EXERCISE MATERIAL: Begin

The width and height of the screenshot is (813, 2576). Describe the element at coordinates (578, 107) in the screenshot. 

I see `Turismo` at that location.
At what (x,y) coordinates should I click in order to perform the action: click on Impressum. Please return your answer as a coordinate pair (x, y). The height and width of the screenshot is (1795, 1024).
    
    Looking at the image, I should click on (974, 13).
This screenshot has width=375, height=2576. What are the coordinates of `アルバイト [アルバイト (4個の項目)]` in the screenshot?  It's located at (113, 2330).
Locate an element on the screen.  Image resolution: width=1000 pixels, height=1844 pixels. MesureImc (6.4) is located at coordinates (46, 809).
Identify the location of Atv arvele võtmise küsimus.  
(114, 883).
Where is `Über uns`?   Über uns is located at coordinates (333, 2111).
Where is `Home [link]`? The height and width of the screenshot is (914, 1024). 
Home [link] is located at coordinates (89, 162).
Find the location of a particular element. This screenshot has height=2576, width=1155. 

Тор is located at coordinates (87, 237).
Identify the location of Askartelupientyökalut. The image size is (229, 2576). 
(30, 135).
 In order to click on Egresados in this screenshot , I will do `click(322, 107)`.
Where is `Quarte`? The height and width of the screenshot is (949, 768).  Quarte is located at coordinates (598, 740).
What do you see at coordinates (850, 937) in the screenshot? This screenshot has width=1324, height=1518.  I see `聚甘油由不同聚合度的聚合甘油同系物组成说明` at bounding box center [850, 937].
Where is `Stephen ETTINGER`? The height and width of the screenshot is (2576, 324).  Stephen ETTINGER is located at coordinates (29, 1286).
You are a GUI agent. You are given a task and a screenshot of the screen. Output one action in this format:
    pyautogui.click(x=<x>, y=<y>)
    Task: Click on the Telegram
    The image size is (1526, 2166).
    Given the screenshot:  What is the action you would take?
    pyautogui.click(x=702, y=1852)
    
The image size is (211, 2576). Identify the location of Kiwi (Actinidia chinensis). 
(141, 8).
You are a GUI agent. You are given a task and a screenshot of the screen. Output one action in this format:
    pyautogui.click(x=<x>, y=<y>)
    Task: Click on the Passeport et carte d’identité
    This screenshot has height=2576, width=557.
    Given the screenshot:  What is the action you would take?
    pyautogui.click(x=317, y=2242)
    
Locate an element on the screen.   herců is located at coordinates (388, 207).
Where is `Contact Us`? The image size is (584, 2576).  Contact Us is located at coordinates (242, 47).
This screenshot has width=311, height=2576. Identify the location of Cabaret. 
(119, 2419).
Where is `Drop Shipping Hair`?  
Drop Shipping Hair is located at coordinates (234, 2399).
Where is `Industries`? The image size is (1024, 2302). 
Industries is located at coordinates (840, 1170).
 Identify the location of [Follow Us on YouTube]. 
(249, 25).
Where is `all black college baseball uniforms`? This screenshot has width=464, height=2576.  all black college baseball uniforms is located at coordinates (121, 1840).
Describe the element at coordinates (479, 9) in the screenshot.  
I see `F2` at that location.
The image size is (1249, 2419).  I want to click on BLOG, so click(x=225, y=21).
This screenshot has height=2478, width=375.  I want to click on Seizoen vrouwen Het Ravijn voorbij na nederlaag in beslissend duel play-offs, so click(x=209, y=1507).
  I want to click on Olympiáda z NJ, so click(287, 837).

EXERCISE MATERIAL: End

PROBLEM DETAILS -
This exercise requires an exact copy of all the records.

WRITTEN ANSWER -
The width and height of the screenshot is (813, 2576). Describe the element at coordinates (578, 107) in the screenshot. 

I see `Turismo` at that location.
At what (x,y) coordinates should I click in order to perform the action: click on Impressum. Please return your answer as a coordinate pair (x, y). The height and width of the screenshot is (1795, 1024).
    
    Looking at the image, I should click on (974, 13).
This screenshot has width=375, height=2576. What are the coordinates of `アルバイト [アルバイト (4個の項目)]` in the screenshot?  It's located at (113, 2330).
Locate an element on the screen.  Image resolution: width=1000 pixels, height=1844 pixels. MesureImc (6.4) is located at coordinates (46, 809).
Identify the location of Atv arvele võtmise küsimus.  
(114, 883).
Where is `Über uns`?   Über uns is located at coordinates (333, 2111).
Where is `Home [link]`? The height and width of the screenshot is (914, 1024). 
Home [link] is located at coordinates (89, 162).
Find the location of a particular element. This screenshot has height=2576, width=1155. 

Тор is located at coordinates (87, 237).
Identify the location of Askartelupientyökalut. The image size is (229, 2576). 
(30, 135).
 In order to click on Egresados in this screenshot , I will do `click(322, 107)`.
Where is `Quarte`? The height and width of the screenshot is (949, 768).  Quarte is located at coordinates (598, 740).
What do you see at coordinates (850, 937) in the screenshot? This screenshot has width=1324, height=1518.  I see `聚甘油由不同聚合度的聚合甘油同系物组成说明` at bounding box center [850, 937].
Where is `Stephen ETTINGER`? The height and width of the screenshot is (2576, 324).  Stephen ETTINGER is located at coordinates (29, 1286).
You are a GUI agent. You are given a task and a screenshot of the screen. Output one action in this format:
    pyautogui.click(x=<x>, y=<y>)
    Task: Click on the Telegram
    The image size is (1526, 2166).
    Given the screenshot:  What is the action you would take?
    pyautogui.click(x=702, y=1852)
    
The image size is (211, 2576). Identify the location of Kiwi (Actinidia chinensis). 
(141, 8).
You are a GUI agent. You are given a task and a screenshot of the screen. Output one action in this format:
    pyautogui.click(x=<x>, y=<y>)
    Task: Click on the Passeport et carte d’identité
    This screenshot has height=2576, width=557.
    Given the screenshot:  What is the action you would take?
    pyautogui.click(x=317, y=2242)
    
Locate an element on the screen.   herců is located at coordinates (388, 207).
Where is `Contact Us`? The image size is (584, 2576).  Contact Us is located at coordinates (242, 47).
This screenshot has width=311, height=2576. Identify the location of Cabaret. 
(119, 2419).
Where is `Drop Shipping Hair`?  
Drop Shipping Hair is located at coordinates (234, 2399).
Where is `Industries`? The image size is (1024, 2302). 
Industries is located at coordinates (840, 1170).
 Identify the location of [Follow Us on YouTube]. 
(249, 25).
Where is `all black college baseball uniforms`? This screenshot has width=464, height=2576.  all black college baseball uniforms is located at coordinates (121, 1840).
Describe the element at coordinates (479, 9) in the screenshot.  
I see `F2` at that location.
The image size is (1249, 2419).  I want to click on BLOG, so click(x=225, y=21).
This screenshot has height=2478, width=375.  I want to click on Seizoen vrouwen Het Ravijn voorbij na nederlaag in beslissend duel play-offs, so click(x=209, y=1507).
  I want to click on Olympiáda z NJ, so click(287, 837).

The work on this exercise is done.